- **YOUR OBJECTIVE**: Copy out, from the data below, each line in which the word "livre" occurs.

- **RECORDS PROVIDED**:
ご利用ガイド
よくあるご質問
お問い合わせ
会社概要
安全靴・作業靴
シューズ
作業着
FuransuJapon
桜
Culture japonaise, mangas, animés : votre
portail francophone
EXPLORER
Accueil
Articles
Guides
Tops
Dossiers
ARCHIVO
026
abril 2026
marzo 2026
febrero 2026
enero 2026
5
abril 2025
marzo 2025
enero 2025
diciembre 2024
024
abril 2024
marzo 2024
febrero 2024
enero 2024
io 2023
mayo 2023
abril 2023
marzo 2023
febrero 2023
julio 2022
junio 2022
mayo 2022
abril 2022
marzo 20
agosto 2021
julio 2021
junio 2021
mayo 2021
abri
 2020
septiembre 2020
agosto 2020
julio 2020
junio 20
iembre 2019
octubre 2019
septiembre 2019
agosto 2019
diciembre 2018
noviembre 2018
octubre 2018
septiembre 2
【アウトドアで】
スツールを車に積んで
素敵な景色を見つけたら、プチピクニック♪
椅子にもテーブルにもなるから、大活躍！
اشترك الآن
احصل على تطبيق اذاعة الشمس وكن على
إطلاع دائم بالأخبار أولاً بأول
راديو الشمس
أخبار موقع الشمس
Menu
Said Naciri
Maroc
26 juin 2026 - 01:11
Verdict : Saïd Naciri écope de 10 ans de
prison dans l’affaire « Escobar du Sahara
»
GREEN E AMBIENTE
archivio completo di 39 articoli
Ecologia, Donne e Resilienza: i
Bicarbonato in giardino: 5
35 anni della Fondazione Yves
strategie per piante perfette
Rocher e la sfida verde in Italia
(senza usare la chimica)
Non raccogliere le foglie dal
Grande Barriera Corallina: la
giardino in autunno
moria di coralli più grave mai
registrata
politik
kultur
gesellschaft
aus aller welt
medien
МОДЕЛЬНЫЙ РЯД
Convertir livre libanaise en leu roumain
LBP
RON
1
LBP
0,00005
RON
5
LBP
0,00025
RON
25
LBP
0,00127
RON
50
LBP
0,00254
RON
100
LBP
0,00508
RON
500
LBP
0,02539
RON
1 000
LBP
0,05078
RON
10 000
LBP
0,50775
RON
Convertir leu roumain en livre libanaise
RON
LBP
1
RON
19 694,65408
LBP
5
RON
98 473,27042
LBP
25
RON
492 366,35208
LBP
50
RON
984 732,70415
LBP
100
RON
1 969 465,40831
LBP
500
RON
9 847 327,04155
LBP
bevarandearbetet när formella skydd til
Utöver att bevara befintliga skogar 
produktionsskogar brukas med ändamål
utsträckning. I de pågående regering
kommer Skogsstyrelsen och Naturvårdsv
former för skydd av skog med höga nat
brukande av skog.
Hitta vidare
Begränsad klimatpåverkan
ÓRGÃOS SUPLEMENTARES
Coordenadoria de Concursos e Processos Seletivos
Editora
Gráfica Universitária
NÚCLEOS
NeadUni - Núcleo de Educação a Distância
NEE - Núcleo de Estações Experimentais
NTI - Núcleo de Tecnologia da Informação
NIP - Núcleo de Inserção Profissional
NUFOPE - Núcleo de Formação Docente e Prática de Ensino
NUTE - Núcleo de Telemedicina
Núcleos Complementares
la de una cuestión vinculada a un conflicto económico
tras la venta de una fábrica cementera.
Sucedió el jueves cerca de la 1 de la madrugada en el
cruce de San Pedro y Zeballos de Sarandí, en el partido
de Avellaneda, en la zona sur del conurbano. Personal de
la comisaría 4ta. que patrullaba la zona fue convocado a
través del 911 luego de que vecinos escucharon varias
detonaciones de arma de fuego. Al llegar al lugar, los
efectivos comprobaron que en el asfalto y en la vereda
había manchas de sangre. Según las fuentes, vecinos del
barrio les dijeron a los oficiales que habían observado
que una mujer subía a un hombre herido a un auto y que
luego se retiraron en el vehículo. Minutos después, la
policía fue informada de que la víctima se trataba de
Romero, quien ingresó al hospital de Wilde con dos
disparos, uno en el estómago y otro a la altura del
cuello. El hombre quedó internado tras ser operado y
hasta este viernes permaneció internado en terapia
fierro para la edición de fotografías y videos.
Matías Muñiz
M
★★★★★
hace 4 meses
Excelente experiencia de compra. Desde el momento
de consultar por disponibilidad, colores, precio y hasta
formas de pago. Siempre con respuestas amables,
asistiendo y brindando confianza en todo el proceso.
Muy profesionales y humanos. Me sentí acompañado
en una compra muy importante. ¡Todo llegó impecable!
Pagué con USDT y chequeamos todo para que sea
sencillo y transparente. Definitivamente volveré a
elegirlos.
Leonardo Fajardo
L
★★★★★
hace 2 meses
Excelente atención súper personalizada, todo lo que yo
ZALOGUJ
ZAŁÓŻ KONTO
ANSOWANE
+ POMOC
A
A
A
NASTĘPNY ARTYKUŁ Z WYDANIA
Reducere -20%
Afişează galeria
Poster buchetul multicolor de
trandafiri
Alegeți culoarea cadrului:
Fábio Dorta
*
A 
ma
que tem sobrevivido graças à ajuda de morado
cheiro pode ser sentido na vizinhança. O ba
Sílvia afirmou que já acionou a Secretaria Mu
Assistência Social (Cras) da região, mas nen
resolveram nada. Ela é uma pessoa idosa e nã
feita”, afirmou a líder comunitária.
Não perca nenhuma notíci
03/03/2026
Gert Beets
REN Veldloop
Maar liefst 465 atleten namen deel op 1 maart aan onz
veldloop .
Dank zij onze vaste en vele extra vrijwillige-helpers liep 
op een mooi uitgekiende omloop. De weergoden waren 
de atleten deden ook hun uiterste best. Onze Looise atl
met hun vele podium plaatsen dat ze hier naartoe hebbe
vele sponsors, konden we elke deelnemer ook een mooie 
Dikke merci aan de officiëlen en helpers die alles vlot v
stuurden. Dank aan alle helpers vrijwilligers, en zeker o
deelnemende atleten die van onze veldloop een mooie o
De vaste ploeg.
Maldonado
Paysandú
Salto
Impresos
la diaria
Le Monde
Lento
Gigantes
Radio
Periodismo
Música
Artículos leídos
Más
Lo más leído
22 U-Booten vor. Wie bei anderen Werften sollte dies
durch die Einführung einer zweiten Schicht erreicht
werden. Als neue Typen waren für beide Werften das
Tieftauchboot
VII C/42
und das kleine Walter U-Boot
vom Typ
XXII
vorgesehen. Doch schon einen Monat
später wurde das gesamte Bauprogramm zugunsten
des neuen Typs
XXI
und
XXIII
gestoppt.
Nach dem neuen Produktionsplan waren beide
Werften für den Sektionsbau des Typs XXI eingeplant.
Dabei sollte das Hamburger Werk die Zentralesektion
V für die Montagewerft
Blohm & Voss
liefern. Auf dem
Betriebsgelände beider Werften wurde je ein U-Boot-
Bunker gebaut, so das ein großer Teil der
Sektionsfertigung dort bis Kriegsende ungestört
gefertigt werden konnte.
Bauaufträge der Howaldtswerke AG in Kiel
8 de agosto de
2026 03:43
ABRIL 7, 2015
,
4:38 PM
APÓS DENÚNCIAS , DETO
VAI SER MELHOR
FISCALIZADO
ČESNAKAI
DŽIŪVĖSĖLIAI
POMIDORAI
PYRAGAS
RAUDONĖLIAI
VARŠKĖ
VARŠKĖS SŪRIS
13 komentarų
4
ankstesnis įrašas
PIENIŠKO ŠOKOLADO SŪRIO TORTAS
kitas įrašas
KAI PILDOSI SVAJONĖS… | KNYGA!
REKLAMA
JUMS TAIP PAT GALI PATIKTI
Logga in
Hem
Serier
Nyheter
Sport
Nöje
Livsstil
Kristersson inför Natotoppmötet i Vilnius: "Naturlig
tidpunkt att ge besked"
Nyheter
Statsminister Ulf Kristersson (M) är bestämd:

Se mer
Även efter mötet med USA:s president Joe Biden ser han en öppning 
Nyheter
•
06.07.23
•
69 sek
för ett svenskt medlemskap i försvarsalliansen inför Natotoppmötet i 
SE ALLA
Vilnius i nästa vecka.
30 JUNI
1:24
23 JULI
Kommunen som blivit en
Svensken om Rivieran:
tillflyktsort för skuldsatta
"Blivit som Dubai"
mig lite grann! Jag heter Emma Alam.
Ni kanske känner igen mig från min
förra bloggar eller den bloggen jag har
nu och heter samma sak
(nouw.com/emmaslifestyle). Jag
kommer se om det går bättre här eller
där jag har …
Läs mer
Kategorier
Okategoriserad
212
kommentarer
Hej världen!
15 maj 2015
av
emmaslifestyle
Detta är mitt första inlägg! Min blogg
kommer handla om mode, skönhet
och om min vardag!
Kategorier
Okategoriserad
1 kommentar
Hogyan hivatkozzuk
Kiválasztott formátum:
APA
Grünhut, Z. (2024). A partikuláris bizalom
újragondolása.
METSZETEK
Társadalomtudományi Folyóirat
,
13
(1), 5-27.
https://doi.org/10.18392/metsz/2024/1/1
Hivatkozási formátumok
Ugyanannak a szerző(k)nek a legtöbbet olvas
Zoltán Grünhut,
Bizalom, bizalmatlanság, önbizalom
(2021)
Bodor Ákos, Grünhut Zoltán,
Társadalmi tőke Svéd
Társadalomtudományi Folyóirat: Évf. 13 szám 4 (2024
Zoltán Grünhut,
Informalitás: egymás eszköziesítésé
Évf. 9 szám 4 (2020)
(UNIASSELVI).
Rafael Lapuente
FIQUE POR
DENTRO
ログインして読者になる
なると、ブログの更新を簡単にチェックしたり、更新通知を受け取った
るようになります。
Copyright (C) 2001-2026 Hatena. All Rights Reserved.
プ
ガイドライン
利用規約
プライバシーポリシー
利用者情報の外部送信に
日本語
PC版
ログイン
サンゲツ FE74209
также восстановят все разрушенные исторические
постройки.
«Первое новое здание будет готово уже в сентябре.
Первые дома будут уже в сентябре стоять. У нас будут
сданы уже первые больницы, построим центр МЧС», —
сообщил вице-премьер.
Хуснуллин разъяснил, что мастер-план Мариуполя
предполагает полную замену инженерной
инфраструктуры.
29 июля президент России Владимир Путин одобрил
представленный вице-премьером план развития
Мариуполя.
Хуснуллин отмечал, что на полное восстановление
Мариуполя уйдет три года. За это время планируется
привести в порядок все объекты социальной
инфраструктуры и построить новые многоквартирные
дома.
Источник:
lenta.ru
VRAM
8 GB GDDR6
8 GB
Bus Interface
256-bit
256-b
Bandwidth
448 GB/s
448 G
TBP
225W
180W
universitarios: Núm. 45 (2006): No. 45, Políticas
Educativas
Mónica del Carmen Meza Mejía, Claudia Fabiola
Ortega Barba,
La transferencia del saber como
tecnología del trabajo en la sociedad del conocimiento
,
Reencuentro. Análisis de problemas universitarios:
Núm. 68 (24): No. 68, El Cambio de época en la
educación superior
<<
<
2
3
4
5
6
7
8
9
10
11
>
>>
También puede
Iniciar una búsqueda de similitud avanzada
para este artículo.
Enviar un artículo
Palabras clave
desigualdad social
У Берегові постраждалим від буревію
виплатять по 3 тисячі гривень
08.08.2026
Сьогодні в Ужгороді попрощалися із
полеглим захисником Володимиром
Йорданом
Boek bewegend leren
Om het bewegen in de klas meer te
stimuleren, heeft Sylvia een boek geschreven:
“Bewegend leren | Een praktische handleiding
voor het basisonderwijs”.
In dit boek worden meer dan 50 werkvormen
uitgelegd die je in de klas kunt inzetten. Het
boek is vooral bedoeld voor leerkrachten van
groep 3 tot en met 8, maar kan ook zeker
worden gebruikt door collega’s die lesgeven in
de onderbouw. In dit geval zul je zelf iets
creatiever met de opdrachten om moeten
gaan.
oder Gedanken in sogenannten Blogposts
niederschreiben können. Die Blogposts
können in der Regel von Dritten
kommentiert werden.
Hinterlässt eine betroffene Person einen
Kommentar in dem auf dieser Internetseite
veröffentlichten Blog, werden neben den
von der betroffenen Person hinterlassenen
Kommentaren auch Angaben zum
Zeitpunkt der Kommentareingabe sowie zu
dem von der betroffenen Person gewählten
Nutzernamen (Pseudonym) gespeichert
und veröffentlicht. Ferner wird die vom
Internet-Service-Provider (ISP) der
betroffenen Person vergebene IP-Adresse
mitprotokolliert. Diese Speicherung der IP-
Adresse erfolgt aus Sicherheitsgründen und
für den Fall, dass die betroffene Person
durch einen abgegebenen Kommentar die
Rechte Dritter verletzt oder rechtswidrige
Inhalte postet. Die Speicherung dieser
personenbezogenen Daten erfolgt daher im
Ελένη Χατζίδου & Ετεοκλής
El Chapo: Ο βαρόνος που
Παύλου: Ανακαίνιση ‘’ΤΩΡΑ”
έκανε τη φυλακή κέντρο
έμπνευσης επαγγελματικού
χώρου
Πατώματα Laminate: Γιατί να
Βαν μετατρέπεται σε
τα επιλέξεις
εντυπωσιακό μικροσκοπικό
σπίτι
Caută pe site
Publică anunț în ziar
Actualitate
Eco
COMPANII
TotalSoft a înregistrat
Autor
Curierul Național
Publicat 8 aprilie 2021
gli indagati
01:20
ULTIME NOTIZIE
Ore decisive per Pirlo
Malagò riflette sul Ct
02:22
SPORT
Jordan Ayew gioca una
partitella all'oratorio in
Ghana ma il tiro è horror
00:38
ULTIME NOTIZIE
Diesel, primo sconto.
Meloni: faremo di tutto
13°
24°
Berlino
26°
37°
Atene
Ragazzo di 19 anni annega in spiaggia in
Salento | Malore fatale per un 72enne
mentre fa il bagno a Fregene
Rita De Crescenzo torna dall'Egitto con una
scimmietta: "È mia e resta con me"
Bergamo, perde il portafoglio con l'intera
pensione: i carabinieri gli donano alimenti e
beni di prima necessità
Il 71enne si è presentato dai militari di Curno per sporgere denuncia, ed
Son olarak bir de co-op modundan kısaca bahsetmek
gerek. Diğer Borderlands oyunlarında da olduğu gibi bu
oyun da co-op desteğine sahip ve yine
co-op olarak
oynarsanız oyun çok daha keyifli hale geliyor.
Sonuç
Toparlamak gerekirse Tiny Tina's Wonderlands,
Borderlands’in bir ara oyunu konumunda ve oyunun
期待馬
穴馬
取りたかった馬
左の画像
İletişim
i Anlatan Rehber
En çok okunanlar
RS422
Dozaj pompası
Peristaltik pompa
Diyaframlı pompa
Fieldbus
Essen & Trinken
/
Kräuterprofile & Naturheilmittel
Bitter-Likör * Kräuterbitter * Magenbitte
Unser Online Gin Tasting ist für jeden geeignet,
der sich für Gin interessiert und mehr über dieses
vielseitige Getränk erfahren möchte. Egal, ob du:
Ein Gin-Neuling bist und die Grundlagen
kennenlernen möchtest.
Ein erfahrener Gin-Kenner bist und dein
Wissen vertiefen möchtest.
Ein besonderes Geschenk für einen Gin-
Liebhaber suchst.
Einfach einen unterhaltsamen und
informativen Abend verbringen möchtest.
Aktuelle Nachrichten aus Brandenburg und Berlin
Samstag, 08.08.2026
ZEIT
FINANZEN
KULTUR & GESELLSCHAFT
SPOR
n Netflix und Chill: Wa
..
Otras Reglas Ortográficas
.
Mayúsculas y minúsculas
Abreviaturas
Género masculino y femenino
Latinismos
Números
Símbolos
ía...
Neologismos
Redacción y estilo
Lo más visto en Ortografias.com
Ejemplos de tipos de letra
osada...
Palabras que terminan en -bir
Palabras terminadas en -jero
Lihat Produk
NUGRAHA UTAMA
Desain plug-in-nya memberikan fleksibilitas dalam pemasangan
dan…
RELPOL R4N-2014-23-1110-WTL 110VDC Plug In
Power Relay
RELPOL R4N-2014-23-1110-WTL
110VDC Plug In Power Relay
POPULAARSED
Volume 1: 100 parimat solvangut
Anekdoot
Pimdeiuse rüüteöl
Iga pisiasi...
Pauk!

- **ANSWER FOR THE TASK**:
Convertir livre libanaise en leu roumain
Convertir leu roumain en livre libanaise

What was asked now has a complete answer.